At any rate, most analysts seem to agree that pretty much all bubbles share at least one characteristic: unbridled enthusiasm, or as Greenspan has famously called it, "irrational exuberance." Whether or not the author of the above article provides an example of wide spread irrational exuberance on China remains to be seen. Personally I am agnostic since I have no visibility and even if I did, there's nothing I can do about it one way or the other. The author could be right about the business environment, but Chanos could still make money with his selective bets.

BTW IMO some points that you made in a separate thread Google Reveals The Dangers of Investing in China are right on.

yswolinsky
Yswolinsky - 4 years ago
Here are some stats about China although I still hope to find a far more comprehensive study _http://www.businessinsider.com/the-chinese-real-estate-bubble-is-the-most-obvious-bubble-ever-2010-1#property-values-are-rising-dramatically-1
yswolinsky
Yswolinsky - 4 years ago
Thanks LWC If you are anyone else happen to have the following information or related information I would appreciate it, I am looking to write an articles on the topic of China examining the data without letting bias or emotion get involved:

Real Home Price index- (home price increases adjusted for inflation)

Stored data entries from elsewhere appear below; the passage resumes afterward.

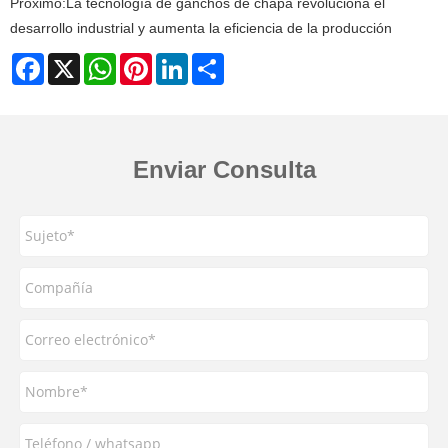
Próximo:
La tecnología de ganchos de chapa revoluciona el
desarrollo industrial y aumenta la eficiencia de la producción
Facebook
X
WhatsApp
Pinterest
LinkedIn
Share
Enviar Consulta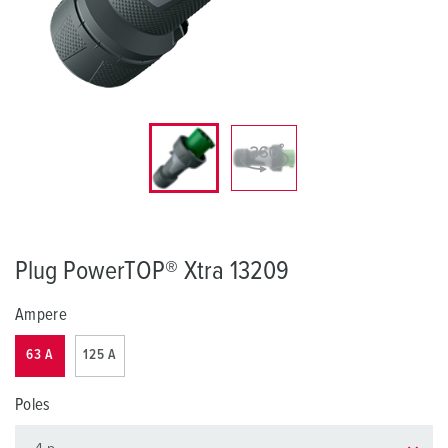
Plug PowerTOP® Xtra 13209
Ampere
63 A
125 A
Poles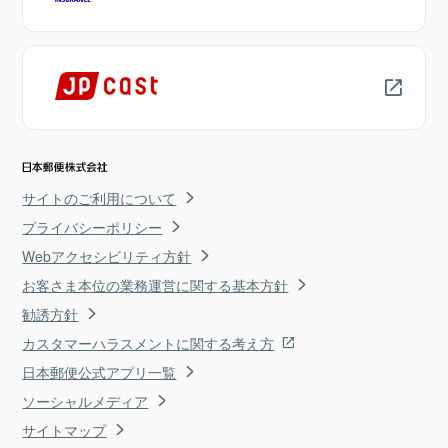
サイトのご利用について
プライバシーポリシー
Webアクセシビリティ方針
お客さま本位の業務運営に関する基本方針
勧誘方針
カスタマーハラスメントに関する考え方
日本郵便公式アプリ一覧
ソーシャルメディア
サイトマップ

Average income and borrowing power

Home affordability in major cities

Net home equity extraction

Mortgage debt and home equity

combinded loan to value ratio

% mortgage loans w 100% financing

% loans with little or no documentation

rising home ownership rates

Securitization stats of banks

akclau
Akclau - 4 years ago
Chanos is right.

Property valuations must eventually be supported by the cash flow it generates which ultimately comes from supply and demand fundamental.

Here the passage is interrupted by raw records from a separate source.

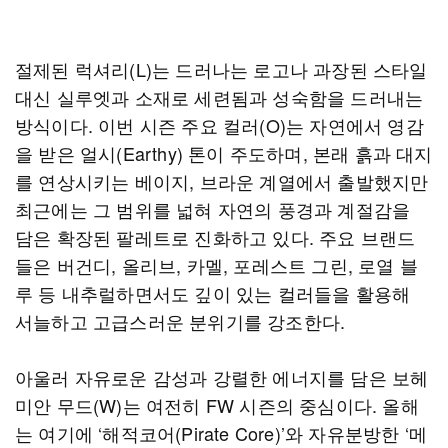
절제된 럭셔리(L)는 드러나는 로고나 과장된 스타일
대신 실루엣과 소재로 세련됨과 성숙함을 드러내는
방식이다. 이번 시즌 주요 컬러(O)는 자연에서 영감
을 받은 얼시(Earthy) 톤이 주도하며, 본래 흙과 대지
를 연상시키는 베이지, 브라운 계열에서 출발했지만
최근에는 그 범위를 넓혀 자연의 풍경과 계절감을
담은 확장된 팔레트로 진화하고 있다. 주요 브랜드
들은 버건디, 올리브, 카멜, 포레스트 그린, 로열 블
루 등 내추럴하면서도 깊이 있는 컬러들을 활용해
서늘하고 고급스러운 분위기를 강조한다.
아울러 자유로운 감성과 강렬한 에너지를 담은 보헤
미안 무드(W)는 여전히 FW 시즌의 중심이다. 올해
는 여기에 ‘해적코어(Pirate Core)’와 자유분방한 ‘메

In 1st tier cities in China, with yield at below 3% (I am renting an apartment in Shanghai at a yield of about 2.3%) cash-flow does not justify the valuation of residential properties. You go around looking for apartments to buy or rent and you see that most of the new residential buildings are by large empty. In the mid to upper end of the market, you can tell with your eyes that vacancy rate must be like 20%+ being conservative. The demand and supply does not support the property valuation either.

Sure, actual income are often under-reported in China due to many cash benefit, subsidies and expense allowance. You can double the reported income and compare that to home prices, and then compare them to other "most expensive cities" such as Sydney, Vancouver, or the peak of the USA housing boom. Beijing/Shanghai/Shenzhen/Guangzhou in China blows them out of the water.

The simple fact that most young married couple now requires 3 family's money - both the husband and wife's parent chips in for the down payment, the couple pays the mortgage - to buy their first home is another clear sign that income does not support home prices, as well as a measure of the size of the bubble.

Yes, you need to put at least 20% to 30% money down to buy a house in China. You need to do that everywhere in the old days, and that did not stop housing bubbles occurring over and over again in different parts of the world in the past.
akclau
Akclau - 4 years ago
Oh... and despite what Greenspan claims - he is no "Ayn-Rand-loving free marketers like Alan Greenspan, who seemed to believe that no government intervention at all was best". He's a government official, who manipulates market via his central bank policies. All government manipulates market. Monetary and fiscal policies, despite their nice names, are simply a form of market manipulation that governments can do and we can't.